Electromagnetic radiation with frequency in the range 0.3–300 GHz, MW region, can heat matter through a dielectric mechanism that may involve dipolar polarization and ionic conduction. It is the ability of a material to absorb microwave energy and convert it into heat that causes bulk heating; the temperature of the whole sample can rise simultaneously contrary to conventional conductive heating.36,37 Even if non-thermal effects have been invoked for reactions in which the transition state is more polar than the ground state, it is generally accepted that rate enhancements largely stem from thermal effects.38,39

Solvent-free reactions or use of benign reaction media such as polyethylene glycol and water in combination with the use of alternative energy-input systems, such as MW, contributes to the development of new greener reactions.40 Although MW effects have not been comprehensively explained, the MW strategy leads to time savings and achieves selectivity in organic reactions. There is continuing and contentious discussion41–45 between “specific microwave effects” that cannot be easily emulated via conventional heating means and “non-thermal microwave effects” which are proposed to explain unusual observations in MW-assisted chemistry.46 However, a large number of examples documented in the literature reported the advantages of MW-based systems in greener terms.47,48 In all cases, it is important to remember that MW-assisted chemical reactions depend on the capacity of the reaction mixture to effectively absorb MW energy, which frequently depends on the polarity of reactants or ensuing intermediates, in addition to chosen solvents.

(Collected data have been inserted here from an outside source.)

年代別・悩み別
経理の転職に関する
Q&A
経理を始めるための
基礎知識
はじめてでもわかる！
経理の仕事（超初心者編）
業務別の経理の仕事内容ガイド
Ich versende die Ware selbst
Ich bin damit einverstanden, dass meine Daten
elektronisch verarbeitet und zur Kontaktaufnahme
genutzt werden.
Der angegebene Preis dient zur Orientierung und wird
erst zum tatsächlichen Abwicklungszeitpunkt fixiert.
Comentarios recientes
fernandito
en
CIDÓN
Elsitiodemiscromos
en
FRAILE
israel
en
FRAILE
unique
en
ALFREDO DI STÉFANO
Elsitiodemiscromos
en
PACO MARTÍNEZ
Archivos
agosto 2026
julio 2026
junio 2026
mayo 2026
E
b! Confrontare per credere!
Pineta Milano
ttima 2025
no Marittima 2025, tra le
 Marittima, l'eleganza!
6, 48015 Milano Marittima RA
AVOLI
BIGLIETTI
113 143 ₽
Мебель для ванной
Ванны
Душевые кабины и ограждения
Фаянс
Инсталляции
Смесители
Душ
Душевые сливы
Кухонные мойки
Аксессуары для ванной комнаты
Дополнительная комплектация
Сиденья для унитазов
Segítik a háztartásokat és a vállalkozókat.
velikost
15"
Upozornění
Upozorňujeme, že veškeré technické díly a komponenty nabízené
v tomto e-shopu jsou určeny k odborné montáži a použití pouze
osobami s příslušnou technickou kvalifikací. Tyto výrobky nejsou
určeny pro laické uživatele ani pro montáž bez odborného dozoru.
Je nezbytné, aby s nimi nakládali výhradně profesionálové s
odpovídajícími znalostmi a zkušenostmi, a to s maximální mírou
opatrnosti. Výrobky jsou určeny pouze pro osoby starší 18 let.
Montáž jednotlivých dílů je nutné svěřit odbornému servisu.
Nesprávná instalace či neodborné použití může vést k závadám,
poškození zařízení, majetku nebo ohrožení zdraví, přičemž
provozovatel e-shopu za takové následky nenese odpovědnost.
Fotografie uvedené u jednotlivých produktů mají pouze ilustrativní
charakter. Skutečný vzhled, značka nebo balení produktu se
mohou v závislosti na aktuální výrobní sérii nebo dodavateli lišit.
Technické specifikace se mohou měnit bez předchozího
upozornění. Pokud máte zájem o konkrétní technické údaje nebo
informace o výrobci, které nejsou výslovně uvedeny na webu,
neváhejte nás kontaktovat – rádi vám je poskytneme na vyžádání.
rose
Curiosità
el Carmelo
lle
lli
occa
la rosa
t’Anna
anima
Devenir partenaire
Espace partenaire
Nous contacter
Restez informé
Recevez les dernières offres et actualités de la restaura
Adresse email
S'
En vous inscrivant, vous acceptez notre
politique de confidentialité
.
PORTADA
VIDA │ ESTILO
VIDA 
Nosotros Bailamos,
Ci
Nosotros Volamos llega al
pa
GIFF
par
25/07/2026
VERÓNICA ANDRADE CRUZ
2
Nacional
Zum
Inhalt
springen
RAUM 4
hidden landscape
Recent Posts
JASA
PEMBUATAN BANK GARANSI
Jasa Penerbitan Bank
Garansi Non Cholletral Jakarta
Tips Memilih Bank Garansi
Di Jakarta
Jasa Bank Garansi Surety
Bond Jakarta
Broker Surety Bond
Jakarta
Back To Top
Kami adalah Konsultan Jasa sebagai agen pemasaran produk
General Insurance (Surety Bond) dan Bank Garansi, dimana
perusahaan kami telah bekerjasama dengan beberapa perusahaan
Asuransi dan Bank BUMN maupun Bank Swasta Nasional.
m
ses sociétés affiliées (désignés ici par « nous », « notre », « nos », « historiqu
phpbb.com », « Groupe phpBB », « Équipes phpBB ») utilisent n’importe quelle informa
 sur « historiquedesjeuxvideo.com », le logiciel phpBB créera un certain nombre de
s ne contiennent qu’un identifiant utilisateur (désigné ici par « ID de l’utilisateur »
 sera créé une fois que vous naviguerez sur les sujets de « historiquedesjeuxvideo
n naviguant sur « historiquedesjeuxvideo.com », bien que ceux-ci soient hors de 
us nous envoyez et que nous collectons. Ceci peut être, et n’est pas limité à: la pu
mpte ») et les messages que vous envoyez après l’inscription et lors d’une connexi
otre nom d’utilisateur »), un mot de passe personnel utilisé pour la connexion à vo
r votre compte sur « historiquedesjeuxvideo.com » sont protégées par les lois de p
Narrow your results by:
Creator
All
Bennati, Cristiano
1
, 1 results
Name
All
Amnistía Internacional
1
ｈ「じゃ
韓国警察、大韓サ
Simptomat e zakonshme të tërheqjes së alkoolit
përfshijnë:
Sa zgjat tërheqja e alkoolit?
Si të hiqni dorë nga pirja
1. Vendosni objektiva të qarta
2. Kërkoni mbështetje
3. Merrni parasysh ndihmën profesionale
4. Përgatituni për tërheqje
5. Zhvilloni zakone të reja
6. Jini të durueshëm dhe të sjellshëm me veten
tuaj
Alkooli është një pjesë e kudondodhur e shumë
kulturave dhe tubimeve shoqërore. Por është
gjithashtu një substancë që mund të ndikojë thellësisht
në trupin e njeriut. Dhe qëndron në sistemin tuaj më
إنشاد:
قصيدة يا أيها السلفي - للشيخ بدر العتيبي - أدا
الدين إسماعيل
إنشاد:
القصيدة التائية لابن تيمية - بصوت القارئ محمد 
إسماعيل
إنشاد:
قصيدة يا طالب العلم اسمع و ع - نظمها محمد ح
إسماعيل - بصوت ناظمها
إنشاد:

The first issue of the Green Chemistry journal in 1999 had a review article from Varma entitled Solvent-free organic synthesis: using supported reagents and microwave irradiation that has been now cited more than 1250 times.49 This article summarized the activity of the solvent-free reactions under MW irradiation and how it can change the performance and the selectivity of the studied systems; in those days many dedicated laboratory MW systems did not exist, hence the use of open vessel chemistry on mineral supports.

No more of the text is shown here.